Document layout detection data

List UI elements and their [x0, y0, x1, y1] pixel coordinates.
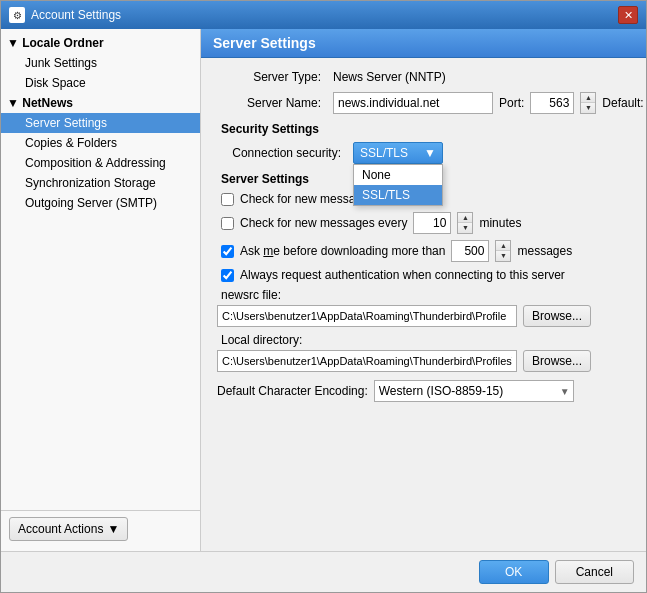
check-every-spinner: ▲ ▼: [457, 212, 473, 234]
server-name-label: Server Name:: [217, 96, 327, 110]
title-bar: ⚙ Account Settings ✕: [1, 1, 646, 29]
sidebar-item-composition-addressing[interactable]: Composition & Addressing: [1, 153, 200, 173]
check-every-spin-up[interactable]: ▲: [458, 213, 472, 223]
local-dir-browse-button[interactable]: Browse...: [523, 350, 591, 372]
port-label: Port:: [499, 96, 524, 110]
server-type-value: News Server (NNTP): [333, 70, 446, 84]
port-spin-down[interactable]: ▼: [581, 103, 595, 113]
check-every-unit: minutes: [479, 216, 521, 230]
dropdown-menu: None SSL/TLS: [353, 164, 443, 206]
sidebar-item-copies-folders[interactable]: Copies & Folders: [1, 133, 200, 153]
account-actions-bar: Account Actions ▼: [1, 510, 200, 547]
ask-before-row: Ask me before downloading more than ▲ ▼ …: [217, 240, 630, 262]
ask-before-spinner: ▲ ▼: [495, 240, 511, 262]
content-area: ▼ Locale Ordner Junk Settings Disk Space…: [1, 29, 646, 551]
close-button[interactable]: ✕: [618, 6, 638, 24]
section-header: Server Settings: [201, 29, 646, 58]
encoding-row: Default Character Encoding: Western (ISO…: [217, 380, 630, 402]
dropdown-option-none[interactable]: None: [354, 165, 442, 185]
dropdown-trigger[interactable]: SSL/TLS ▼: [353, 142, 443, 164]
sidebar-item-netnews[interactable]: ▼ NetNews: [1, 93, 200, 113]
port-input[interactable]: [530, 92, 574, 114]
always-auth-label: Always request authentication when conne…: [240, 268, 565, 282]
cancel-button[interactable]: Cancel: [555, 560, 634, 584]
ask-before-spin-down[interactable]: ▼: [496, 251, 510, 261]
port-spinner: ▲ ▼: [580, 92, 596, 114]
server-type-row: Server Type: News Server (NNTP): [217, 70, 630, 84]
newsrc-path-input[interactable]: [217, 305, 517, 327]
window-icon: ⚙: [9, 7, 25, 23]
server-type-label: Server Type:: [217, 70, 327, 84]
account-actions-button[interactable]: Account Actions ▼: [9, 517, 128, 541]
account-actions-arrow-icon: ▼: [107, 522, 119, 536]
check-startup-checkbox[interactable]: [221, 193, 234, 206]
sidebar-item-junk-settings[interactable]: Junk Settings: [1, 53, 200, 73]
check-every-label: Check for new messages every: [240, 216, 407, 230]
left-panel: ▼ Locale Ordner Junk Settings Disk Space…: [1, 29, 201, 551]
dropdown-option-ssltls[interactable]: SSL/TLS: [354, 185, 442, 205]
server-name-row: Server Name: Port: ▲ ▼ Default: 563: [217, 92, 630, 114]
ask-before-input[interactable]: [451, 240, 489, 262]
connection-security-row: Connection security: SSL/TLS ▼ None SSL/…: [217, 142, 630, 164]
ask-before-checkbox[interactable]: [221, 245, 234, 258]
dropdown-selected-value: SSL/TLS: [360, 146, 408, 160]
sidebar-item-locale-ordner[interactable]: ▼ Locale Ordner: [1, 33, 200, 53]
ask-before-unit: messages: [517, 244, 572, 258]
connection-security-label: Connection security:: [217, 146, 347, 160]
dropdown-arrow-icon: ▼: [424, 146, 436, 160]
ask-before-spin-up[interactable]: ▲: [496, 241, 510, 251]
sidebar-item-outgoing-server[interactable]: Outgoing Server (SMTP): [1, 193, 200, 213]
port-spin-up[interactable]: ▲: [581, 93, 595, 103]
newsrc-file-row: Browse...: [217, 305, 630, 327]
ok-button[interactable]: OK: [479, 560, 549, 584]
server-name-input[interactable]: [333, 92, 493, 114]
local-dir-path-input[interactable]: [217, 350, 517, 372]
encoding-label: Default Character Encoding:: [217, 384, 368, 398]
security-section-title: Security Settings: [217, 122, 630, 136]
local-dir-row: Browse...: [217, 350, 630, 372]
newsrc-label: newsrc file:: [217, 288, 630, 302]
always-auth-checkbox[interactable]: [221, 269, 234, 282]
encoding-select[interactable]: Western (ISO-8859-15): [374, 380, 574, 402]
right-panel: Server Settings Server Type: News Server…: [201, 29, 646, 551]
check-every-input[interactable]: [413, 212, 451, 234]
local-dir-label: Local directory:: [217, 333, 630, 347]
account-settings-window: ⚙ Account Settings ✕ ▼ Locale Ordner Jun…: [0, 0, 647, 593]
check-every-row: Check for new messages every ▲ ▼ minutes: [217, 212, 630, 234]
window-title: Account Settings: [31, 8, 121, 22]
bottom-bar: OK Cancel: [1, 551, 646, 592]
account-actions-label: Account Actions: [18, 522, 103, 536]
check-every-checkbox[interactable]: [221, 217, 234, 230]
default-label: Default:: [602, 96, 643, 110]
encoding-select-container[interactable]: Western (ISO-8859-15) ▼: [374, 380, 574, 402]
always-auth-row: Always request authentication when conne…: [217, 268, 630, 282]
sidebar-item-server-settings[interactable]: Server Settings: [1, 113, 200, 133]
sidebar-item-disk-space[interactable]: Disk Space: [1, 73, 200, 93]
ask-before-label: Ask me before downloading more than: [240, 244, 445, 258]
sidebar-item-synchronization-storage[interactable]: Synchronization Storage: [1, 173, 200, 193]
section-title: Server Settings: [213, 35, 316, 51]
newsrc-browse-button[interactable]: Browse...: [523, 305, 591, 327]
connection-security-dropdown[interactable]: SSL/TLS ▼ None SSL/TLS: [353, 142, 443, 164]
check-every-spin-down[interactable]: ▼: [458, 223, 472, 233]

| Exercise brief |
Show each line of the data that contains the string "input".

| Task output |
port-input[interactable]: [530, 92, 574, 114]
newsrc-path-input[interactable]: [217, 305, 517, 327]
ask-before-input[interactable]: [451, 240, 489, 262]
server-name-input[interactable]: [333, 92, 493, 114]
local-dir-path-input[interactable]: [217, 350, 517, 372]
check-every-input[interactable]: [413, 212, 451, 234]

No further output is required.